Para ayudarnos a comprender ese procedimiento creativo por etapas, dos de las obras reunidas en este montaje son piezas inacabadas: se trata de los retratos de María de Medici (hacia 1622) y Hélène Fourment con sus hijos (hacia 1636), el primero perteneciente al Prado y el segundo al Louvre. El avance en el trabajo era lento: sobre la imprimación se aplicaba dibujo; sobre este, el bosquejo; y sobre este último, el color en capas de mayor o menor transparencia. Maestro y seguidores podían alternarse, aunque no se aprecia que lo hicieran en el caso concreto de estos cuadros: es posible que el de la reina de Francia quedase sin terminar por constituir un modelo apto para réplicas, mientras que el segundo se encuentra ya en una fase muy avanzada.
Animándonos a agudizar la vista, el Prado nos propone diferenciar cuál de dos imágenes dedicadas a otra reina gala, Ana de Austria, corresponde originalmente a Rubens, que la efectuó en París en 1622, y cuál fue copia de aquella a cargo de su taller, que se emplearía en esas réplicas sobre todo en el caso de retratos de ilustres.
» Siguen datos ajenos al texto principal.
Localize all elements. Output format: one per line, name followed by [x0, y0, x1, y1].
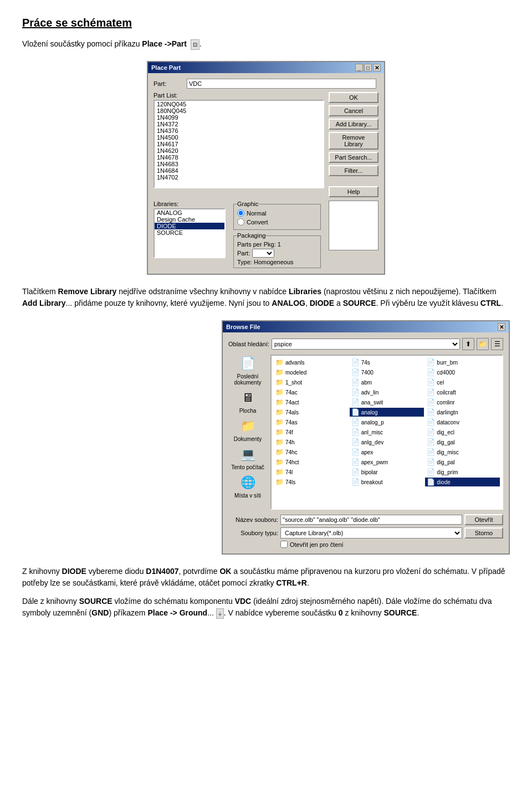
file-item[interactable]: 📄analog_p	[350, 418, 424, 427]
library-item[interactable]: ANALOG	[155, 209, 224, 216]
part-list-item[interactable]: 1N4376	[155, 127, 323, 134]
file-item[interactable]: 📄dig_gal	[425, 438, 500, 447]
libraries-list[interactable]: ANALOGDesign CacheDIODESOURCE	[154, 208, 226, 258]
cancel-browse-button[interactable]: Storno	[464, 527, 503, 539]
libraries-label: Libraries:	[154, 201, 226, 207]
help-button[interactable]: Help	[329, 186, 378, 197]
back-button[interactable]: ⬆	[462, 338, 474, 350]
part-list-item[interactable]: 1N4702	[155, 174, 323, 181]
close-button[interactable]: ✕	[373, 64, 381, 71]
file-item[interactable]: 📄anlg_dev	[350, 438, 424, 447]
folder-item[interactable]: 📁74ac	[274, 388, 349, 397]
folder-item[interactable]: 📁74f	[274, 428, 349, 437]
browse-dialog-container: Browse File ✕ Oblast hledání: pspice ⬆ 📁…	[39, 320, 510, 555]
folder-item[interactable]: 📁74als	[274, 408, 349, 417]
filetype-select[interactable]: Capture Library(*.olb)	[280, 527, 462, 539]
sidebar-item[interactable]: 🌐Místa v síti	[228, 474, 267, 499]
convert-radio[interactable]	[237, 218, 244, 225]
library-item[interactable]: Design Cache	[155, 216, 224, 223]
file-item[interactable]: 📄analog	[350, 408, 424, 417]
file-item[interactable]: 📄apex_pwm	[350, 458, 424, 466]
file-item[interactable]: 📄dig_misc	[425, 448, 500, 457]
file-item[interactable]: 📄cd4000	[425, 368, 500, 377]
folder-item[interactable]: 📁74ls	[274, 478, 349, 486]
library-item[interactable]: DIODE	[155, 223, 224, 229]
file-item[interactable]: 📄diode	[425, 478, 500, 486]
sidebar-label: Dokumenty	[234, 436, 262, 442]
minimize-button[interactable]: _	[355, 64, 363, 71]
file-item[interactable]: 📄anl_misc	[350, 428, 424, 437]
part-list-item[interactable]: 120NQ045	[155, 101, 323, 107]
file-item[interactable]: 📄burr_brn	[425, 358, 500, 367]
folder-item[interactable]: 📁74l	[274, 468, 349, 476]
part-pkg-select[interactable]	[252, 249, 274, 258]
library-item[interactable]: SOURCE	[155, 229, 224, 236]
file-item[interactable]: 📄darlingtn	[425, 408, 500, 417]
part-list-item[interactable]: 1N4678	[155, 154, 323, 161]
sidebar-icon: 💻	[239, 445, 257, 463]
browse-files-area[interactable]: 📁advanls📄74s📄burr_brn📁modeled📄7400📄cd400…	[270, 355, 503, 510]
part-input[interactable]	[187, 79, 376, 89]
file-item[interactable]: 📄apex	[350, 448, 424, 457]
part-list-item[interactable]: 1N4099	[155, 114, 323, 121]
file-item[interactable]: 📄74s	[350, 358, 424, 367]
folder-item[interactable]: 📁74as	[274, 418, 349, 427]
part-list-item[interactable]: 1N4620	[155, 147, 323, 154]
file-item[interactable]: 📄coilcraft	[425, 388, 500, 397]
folder-item[interactable]: 📁advanls	[274, 358, 349, 367]
cancel-button[interactable]: Cancel	[329, 105, 378, 116]
part-pkg-label: Part:	[237, 250, 250, 257]
file-item[interactable]: 📄cel	[425, 378, 500, 387]
file-item[interactable]: 📄breakout	[350, 478, 424, 486]
view-button[interactable]: ☰	[491, 338, 503, 350]
parts-per-pkg-label: Parts per Pkg:	[237, 241, 276, 248]
sidebar-item[interactable]: 💻Tento počítač	[228, 445, 267, 470]
file-item[interactable]: 📄abm	[350, 378, 424, 387]
sidebar-item[interactable]: 📄Poslední dokumenty	[228, 355, 267, 386]
file-item[interactable]: 📄dig_ecl	[425, 428, 500, 437]
folder-item[interactable]: 📁74hc	[274, 448, 349, 457]
part-list-item[interactable]: 1N4372	[155, 121, 323, 127]
part-list-item[interactable]: 1N4500	[155, 134, 323, 141]
add-library-button[interactable]: Add Library...	[329, 119, 378, 130]
sidebar-item[interactable]: 🖥Plocha	[228, 389, 267, 414]
area-select[interactable]: pspice	[272, 339, 460, 350]
part-list-item[interactable]: 1N4617	[155, 141, 323, 147]
open-button[interactable]: Otevřít	[464, 514, 503, 525]
filename-input[interactable]	[280, 515, 462, 525]
part-list-item[interactable]: 1N4684	[155, 167, 323, 174]
browse-toolbar: Oblast hledání: pspice ⬆ 📁 ☰	[228, 338, 503, 350]
packaging-fieldset: Packaging Parts per Pkg: 1 Part: Type: H…	[233, 232, 321, 268]
readonly-checkbox[interactable]	[280, 541, 288, 548]
file-item[interactable]: 📄comlinr	[425, 398, 500, 407]
part-list-box[interactable]: 120NQ045180NQ0451N40991N43721N43761N4500…	[154, 100, 324, 188]
folder-item[interactable]: 📁74act	[274, 398, 349, 407]
folder-item[interactable]: 📁74h	[274, 438, 349, 447]
create-folder-button[interactable]: 📁	[477, 338, 489, 350]
part-search-button[interactable]: Part Search...	[329, 152, 378, 163]
maximize-button[interactable]: □	[364, 64, 372, 71]
folder-item[interactable]: 📁modeled	[274, 368, 349, 377]
file-item[interactable]: 📄bipolar	[350, 468, 424, 476]
sidebar-item[interactable]: 📁Dokumenty	[228, 417, 267, 442]
file-item[interactable]: 📄dig_pal	[425, 458, 500, 466]
remove-library-button[interactable]: Remove Library	[329, 132, 378, 150]
file-item[interactable]: 📄adv_lin	[350, 388, 424, 397]
file-icon: 📄	[427, 478, 435, 486]
ok-button[interactable]: OK	[329, 92, 378, 103]
file-icon: 📄	[351, 358, 360, 366]
file-icon: 📄	[427, 458, 435, 466]
browse-close-btn[interactable]: ✕	[498, 323, 505, 331]
para3-bold5: 0	[339, 608, 343, 617]
folder-item[interactable]: 📁74hct	[274, 458, 349, 466]
file-item[interactable]: 📄7400	[350, 368, 424, 377]
file-item[interactable]: 📄dataconv	[425, 418, 500, 427]
file-item[interactable]: 📄ana_swit	[350, 398, 424, 407]
part-list-item[interactable]: 180NQ045	[155, 107, 323, 114]
part-list-item[interactable]: 1N4683	[155, 161, 323, 167]
file-item[interactable]: 📄dig_prim	[425, 468, 500, 476]
normal-radio[interactable]	[237, 209, 244, 217]
folder-item[interactable]: 📁1_shot	[274, 378, 349, 387]
item-name: 74f	[285, 429, 293, 435]
filter-button[interactable]: Filter...	[329, 165, 378, 176]
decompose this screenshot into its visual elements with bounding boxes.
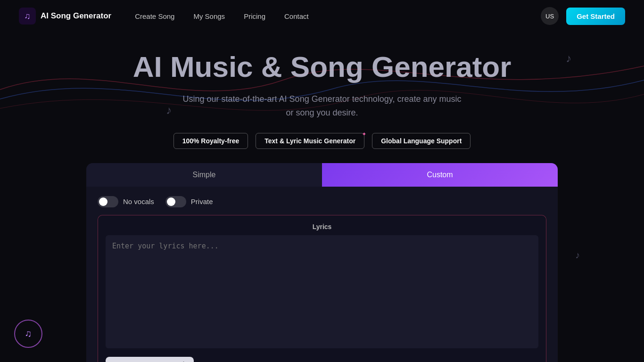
lyrics-footer: AI Lyrics Generate 0 / 3000 [106, 357, 538, 362]
nav-links: Create Song My Songs Pricing Contact [135, 12, 541, 20]
ai-lyrics-generate-button[interactable]: AI Lyrics Generate [106, 357, 194, 362]
private-knob [167, 197, 175, 206]
floating-note-icon: ♫ [22, 327, 35, 340]
hero-section: AI Music & Song Generator Using our stat… [0, 32, 644, 362]
no-vocals-toggle-item: No vocals [98, 196, 154, 207]
hero-title: AI Music & Song Generator [0, 51, 644, 83]
get-started-button[interactable]: Get Started [566, 8, 625, 25]
floating-music-widget[interactable]: ♫ [14, 320, 42, 348]
navbar-right: US Get Started [541, 7, 625, 25]
brand-icon: ♫ [19, 8, 36, 25]
tab-simple[interactable]: Simple [86, 163, 322, 187]
tabs: Simple Custom [86, 163, 558, 187]
badge-lyric-gen[interactable]: Text & Lyric Music Generator [256, 133, 364, 149]
nav-create-song[interactable]: Create Song [135, 12, 174, 20]
badge-royalty-free[interactable]: 100% Royalty-free [173, 133, 248, 149]
private-toggle[interactable] [165, 196, 186, 207]
private-toggle-item: Private [165, 196, 213, 207]
no-vocals-knob [99, 197, 107, 206]
hero-subtitle: Using our state-of-the-art AI Song Gener… [181, 92, 463, 120]
lyrics-label: Lyrics [106, 223, 538, 230]
toggles-row: No vocals Private [98, 196, 546, 207]
no-vocals-label: No vocals [123, 197, 154, 206]
main-card: Simple Custom No vocals Private [86, 163, 558, 362]
tab-custom[interactable]: Custom [322, 163, 558, 187]
no-vocals-toggle[interactable] [98, 196, 118, 207]
brand-name: AI Song Generator [41, 11, 111, 21]
badges-row: 100% Royalty-free Text & Lyric Music Gen… [0, 133, 644, 149]
nav-my-songs[interactable]: My Songs [193, 12, 225, 20]
nav-pricing[interactable]: Pricing [244, 12, 265, 20]
svg-text:♫: ♫ [24, 11, 31, 21]
svg-text:♫: ♫ [25, 328, 32, 338]
navbar: ♫ AI Song Generator Create Song My Songs… [0, 0, 644, 32]
lyrics-box: Lyrics AI Lyrics Generate 0 / 3000 [98, 215, 546, 362]
card-content: No vocals Private Lyrics AI Lyrics Gener… [86, 187, 558, 362]
badge-language[interactable]: Global Language Support [372, 133, 471, 149]
lyrics-textarea[interactable] [106, 235, 538, 348]
language-selector[interactable]: US [541, 7, 559, 25]
brand: ♫ AI Song Generator [19, 8, 111, 25]
nav-contact[interactable]: Contact [284, 12, 309, 20]
private-label: Private [191, 197, 213, 206]
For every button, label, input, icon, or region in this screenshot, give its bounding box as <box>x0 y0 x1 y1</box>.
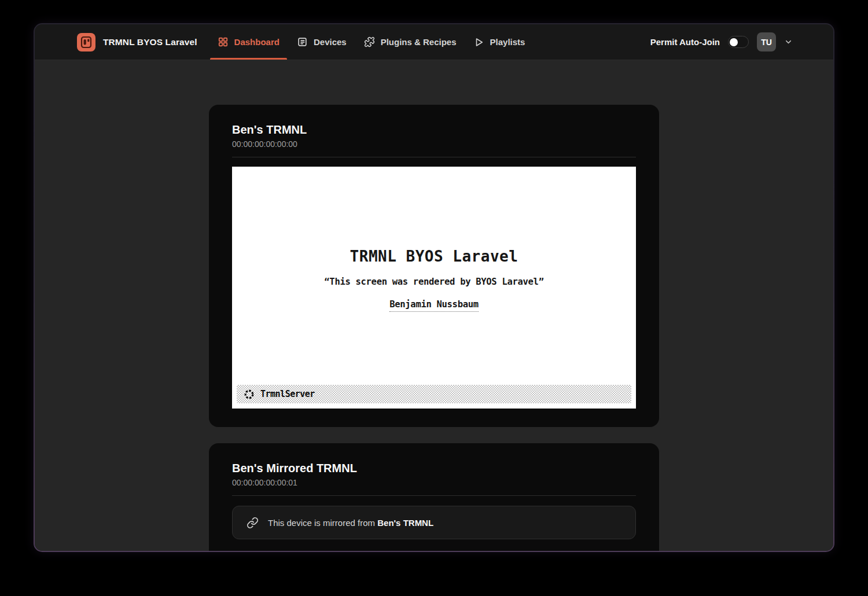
screen-quote: “This screen was rendered by BYOS Larave… <box>232 277 636 287</box>
chevron-down-icon <box>784 38 793 46</box>
mirror-message-prefix: This device is mirrored from <box>268 518 377 528</box>
device-card-bens-trmnl: Ben's TRMNL 00:00:00:00:00:00 TRMNL BYOS… <box>209 105 659 427</box>
nav-right: Permit Auto-Join TU <box>650 24 793 60</box>
nav-tabs: Dashboard Devices Plugin <box>209 24 534 60</box>
device-name: Ben's TRMNL <box>232 122 636 137</box>
active-tab-underline <box>210 58 287 60</box>
devices-icon <box>297 36 308 47</box>
tab-dashboard-label: Dashboard <box>234 37 279 47</box>
device-name: Ben's Mirrored TRMNL <box>232 461 636 476</box>
screen-heading: TRMNL BYOS Laravel <box>232 248 636 265</box>
link-icon <box>247 517 259 529</box>
tab-plugins-recipes-label: Plugins & Recipes <box>381 37 457 47</box>
screen-author: Benjamin Nussbaum <box>389 299 479 312</box>
toggle-knob <box>730 38 738 46</box>
tab-playlists-label: Playlists <box>490 37 525 47</box>
spinner-icon <box>244 389 255 400</box>
screen-content: TRMNL BYOS Laravel “This screen was rend… <box>232 167 636 312</box>
mirror-source-device: Ben's TRMNL <box>377 518 433 528</box>
trmnl-logo-icon <box>77 33 95 51</box>
brand-title: TRMNL BYOS Laravel <box>103 37 197 47</box>
card-divider <box>232 495 636 496</box>
device-mac-address: 00:00:00:00:00:01 <box>232 477 636 488</box>
permit-auto-join-label: Permit Auto-Join <box>650 37 720 47</box>
puzzle-icon <box>364 36 375 47</box>
tab-devices[interactable]: Devices <box>289 24 354 60</box>
server-name-label: TrmnlServer <box>260 389 315 399</box>
tab-playlists[interactable]: Playlists <box>466 24 533 60</box>
top-nav: TRMNL BYOS Laravel Dashboard <box>35 24 833 60</box>
device-screen-preview: TRMNL BYOS Laravel “This screen was rend… <box>232 167 636 409</box>
play-icon <box>474 37 484 47</box>
tab-dashboard[interactable]: Dashboard <box>210 24 287 60</box>
permit-auto-join-toggle[interactable] <box>728 36 749 48</box>
card-divider <box>232 157 636 157</box>
app-window: TRMNL BYOS Laravel Dashboard <box>35 24 833 551</box>
mirror-message: This device is mirrored from Ben's TRMNL <box>268 518 433 528</box>
brand: TRMNL BYOS Laravel <box>77 24 197 60</box>
screen-status-bar: TrmnlServer <box>237 385 631 403</box>
mirror-info-panel: This device is mirrored from Ben's TRMNL <box>232 506 636 539</box>
user-avatar[interactable]: TU <box>757 32 776 51</box>
main-content: Ben's TRMNL 00:00:00:00:00:00 TRMNL BYOS… <box>35 60 833 551</box>
user-menu-chevron[interactable] <box>784 38 793 46</box>
device-mac-address: 00:00:00:00:00:00 <box>232 138 636 150</box>
app-window-frame: TRMNL BYOS Laravel Dashboard <box>34 23 834 552</box>
dashboard-grid-icon <box>218 36 229 47</box>
tab-plugins-recipes[interactable]: Plugins & Recipes <box>356 24 464 60</box>
tab-devices-label: Devices <box>314 37 347 47</box>
device-card-bens-mirrored-trmnl: Ben's Mirrored TRMNL 00:00:00:00:00:01 T… <box>209 443 659 551</box>
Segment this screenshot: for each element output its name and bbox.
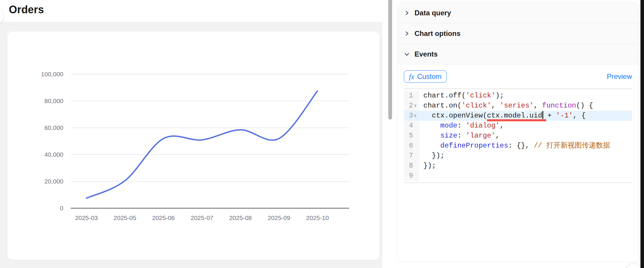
line-number: 2: [409, 101, 413, 111]
editor-gutter: 3∨: [404, 111, 419, 121]
code-token: size: [440, 132, 458, 140]
editor-gutter: 8: [404, 161, 419, 171]
x-axis-tick-label: 2025-09: [267, 214, 290, 221]
code-token: ,: [496, 132, 500, 140]
code-token: );: [496, 92, 504, 100]
code-token: mode: [440, 122, 458, 130]
code-line-text: chart.on('click', 'series', function() {: [419, 101, 593, 111]
code-line-text: [419, 171, 423, 181]
code-line-text: });: [419, 151, 445, 161]
code-token: chart.off(: [423, 92, 466, 100]
editor-gutter: 4: [404, 121, 419, 131]
code-token: , {: [573, 112, 586, 120]
y-axis-tick-label: 60,000: [44, 124, 63, 131]
code-token: [423, 132, 440, 140]
fold-icon[interactable]: ∨: [414, 104, 418, 108]
code-token: chart.on(: [423, 102, 462, 110]
line-number: 5: [409, 131, 413, 141]
chevron-down-icon: [404, 51, 410, 57]
code-line[interactable]: 7 });: [404, 151, 632, 161]
preview-link[interactable]: Preview: [607, 72, 632, 81]
line-number: 3: [409, 111, 413, 121]
code-token: });: [423, 152, 445, 160]
chart-card: 020,00040,00060,00080,000100,0002025-032…: [7, 32, 379, 260]
floating-button[interactable]: [626, 264, 642, 268]
code-editor[interactable]: 1chart.off('click');2∨chart.on('click', …: [404, 89, 632, 183]
line-number: 9: [409, 171, 413, 181]
section-events[interactable]: Events: [397, 44, 638, 64]
editor-gutter: 9: [404, 171, 419, 181]
series-line[interactable]: [86, 91, 317, 198]
page-title: Orders: [0, 0, 382, 16]
section-chart-options[interactable]: Chart options: [397, 23, 638, 44]
code-line-text: defineProperties: {}, // 打开新视图传递数据: [419, 141, 610, 151]
events-section-body: fx Custom Preview 1chart.off('click');2∨…: [397, 64, 638, 183]
chart-area-background: 020,00040,00060,00080,000100,0002025-032…: [0, 22, 382, 268]
code-token: defineProperties: [440, 142, 508, 150]
events-toolbar: fx Custom Preview: [397, 64, 638, 83]
y-axis-tick-label: 0: [60, 205, 63, 211]
fx-icon: fx: [409, 73, 414, 80]
code-line[interactable]: 8});: [404, 161, 632, 171]
code-line-text: });: [419, 161, 436, 171]
code-line-text: size: 'large',: [419, 131, 500, 141]
error-underlined-token: ctx.model.uid: [487, 112, 542, 120]
block-header: Orders: [0, 0, 382, 22]
y-axis-tick-label: 20,000: [44, 178, 63, 185]
right-edge-strip: [640, 0, 644, 268]
code-line[interactable]: 2∨chart.on('click', 'series', function()…: [404, 101, 632, 111]
line-number: 4: [409, 121, 413, 131]
code-line[interactable]: 6 defineProperties: {}, // 打开新视图传递数据: [404, 141, 632, 151]
code-token: 'series': [500, 102, 534, 110]
code-token: 'click': [466, 92, 496, 100]
code-line-text: ctx.openView(ctx.model.uid + '-1', {: [419, 111, 586, 121]
code-token: :: [457, 122, 466, 130]
x-axis-tick-label: 2025-06: [152, 214, 175, 221]
line-number: 1: [409, 91, 413, 101]
code-token: [423, 122, 440, 130]
fold-icon[interactable]: ∨: [414, 114, 418, 118]
editor-gutter: 5: [404, 131, 419, 141]
code-line[interactable]: 5 size: 'large',: [404, 131, 632, 141]
code-token: 'click': [462, 102, 491, 110]
code-token: '-1': [556, 112, 573, 120]
x-axis-tick-label: 2025-07: [191, 214, 213, 221]
editor-gutter: 6: [404, 141, 419, 151]
code-token: function: [542, 102, 576, 110]
code-token: ,: [491, 102, 500, 110]
code-line-text: chart.off('click');: [419, 91, 504, 101]
app: Orders 020,00040,00060,00080,000100,0002…: [0, 0, 644, 268]
code-token: +: [543, 112, 556, 120]
section-label: Events: [415, 50, 438, 58]
y-axis-tick-label: 40,000: [44, 151, 63, 158]
code-line[interactable]: 9: [404, 171, 632, 181]
code-token: 'large': [466, 132, 496, 140]
y-axis-tick-label: 100,000: [41, 71, 63, 77]
line-number: 8: [409, 161, 413, 171]
code-line-text: mode: 'dialog',: [419, 121, 504, 131]
x-axis-tick-label: 2025-03: [75, 214, 98, 221]
code-token: [423, 142, 440, 150]
editor-gutter: 7: [404, 151, 419, 161]
line-number: 7: [409, 151, 413, 161]
editor-gutter: 1: [404, 91, 419, 101]
chevron-right-icon: [404, 31, 410, 37]
orders-line-chart[interactable]: 020,00040,00060,00080,000100,0002025-032…: [7, 32, 379, 260]
code-line[interactable]: 3∨ ctx.openView(ctx.model.uid + '-1', {: [404, 111, 632, 121]
section-label: Chart options: [415, 29, 460, 38]
x-axis-tick-label: 2025-10: [306, 214, 329, 221]
chart-block-region: Orders 020,00040,00060,00080,000100,0002…: [0, 0, 382, 268]
code-line[interactable]: 4 mode: 'dialog',: [404, 121, 632, 131]
section-label: Data query: [415, 9, 451, 17]
x-axis-tick-label: 2025-08: [229, 214, 252, 221]
settings-panel: Data query Chart options Events fx Custo…: [397, 2, 639, 262]
x-axis-tick-label: 2025-05: [114, 214, 136, 221]
code-line[interactable]: 1chart.off('click');: [404, 91, 632, 101]
code-token: // 打开新视图传递数据: [534, 142, 610, 150]
section-data-query[interactable]: Data query: [397, 3, 638, 23]
custom-button-label: Custom: [417, 72, 442, 81]
y-axis-tick-label: 80,000: [44, 97, 63, 104]
code-token: () {: [576, 102, 593, 110]
custom-event-button[interactable]: fx Custom: [404, 70, 447, 83]
vertical-scrollbar[interactable]: [388, 0, 392, 120]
Ambas ofrecen una ejecución excelente, así que para recabar pistas tendremos que buscar características del lenguaje propio del alemán y cierta espontaneidad: la del que adopta determinadas fórmulas mientras trabaja; en la imitación tales decisiones no son necesarias.
Un código QR nos dará la respuesta y abundante información, pero podemos apuntar que la iluminación del cuello y el contraste del encaje blanco con audaces pinceladas negras delatan al original del Prado frente a la pieza de taller llegada de una colección particular vienesa; también las texturas y los acabados, menos pulidos en la primera composición.